Sincan olayı ile ilgili olarak, dönemin Genelkurmay Başkanı Org. İsmail Hakkı Karadayı’nın 25.06.2012 tarinde Komisyonumuza verdiği bilgilerde
“ Tankların yürüdüğünden haberinin olmadığını ” öne sürmüştür.99
Öte yandan, 08.10.2012 tarihli dinlemede Kadir Sarmusak da tankların geçişinden önce Dz.K.K.lığı personelinin haberdar edildiğini ifade etmiştir.100
_ Sendika eylemleri ve Cumhuriyet mitingleri:
İşçi sendikalarının bu dönemde toplumsal muhalefetin önemli bir unsuru olduğu görülmüştür. Buna mukabil, TÜSİAD,101 yayınladığı raporlarla bu süreci
desteklemiştir.
TÜRK-İŞ Yönetim Kurulu, REFAH-YOL Hükümet Programının açıklanmasının hemen ardından 10 Temmuz 1996 tarihinde Başbakan Erbakan’a bir mektup
göndermiştir. Mektupta; 12 Eylül 1980 sonrasında kabul edilen mevzuatla birçok temel hak ve sendikal hak ve özgürlükler üzerindeki kısıtlamaların devam
ettiği vurgulanarak, çalışma mevzuatının ILO Sözleşmeleri ile uyumlu hale getirilmesi, SSK’nın mali sorunlarının çözümlenmesi, terörle etkin şekilde mücadele edilmesi, yüzde 82,9’a çıkan enflasyon oranı altında ezilen çalışan ve emeklilerin satınalma güçlerinin iyileştirilmesi, kaçak işçilik ve taşeronlaşmanın
önlenmesi vb. talepler dile getirilmiştir.
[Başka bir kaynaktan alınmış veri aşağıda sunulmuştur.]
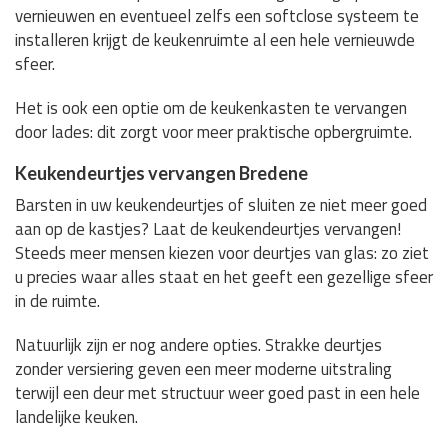
vernieuwen en eventueel zelfs een softclose systeem te
installeren krijgt de keukenruimte al een hele vernieuwde
sfeer.
Het is ook een optie om de keukenkasten te vervangen
door lades: dit zorgt voor meer praktische opbergruimte.
Keukendeurtjes vervangen Bredene
Barsten in uw keukendeurtjes of sluiten ze niet meer goed
aan op de kastjes? Laat de keukendeurtjes vervangen!
Steeds meer mensen kiezen voor deurtjes van glas: zo ziet
u precies waar alles staat en het geeft een gezellige sfeer
in de ruimte.
Natuurlijk zijn er nog andere opties. Strakke deurtjes
zonder versiering geven een meer moderne uitstraling
terwijl een deur met structuur weer goed past in een hele
landelijke keuken.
6 Ekim 1996 tarihinde yapılan TÜRK-İŞ 17. Olağan Genel Kurulu sonucunda yayımlanan Görüş ve Talepler başlıklı basın bildirisinde, “Demokratikleşme”
başlığı altında, çeşitli siyasi taleplerin yanı sıra, “dini eğitim ve öğretimde devletin gözetim ve denetimi etkinleştirilmelidir” ifadesi yer almıştır.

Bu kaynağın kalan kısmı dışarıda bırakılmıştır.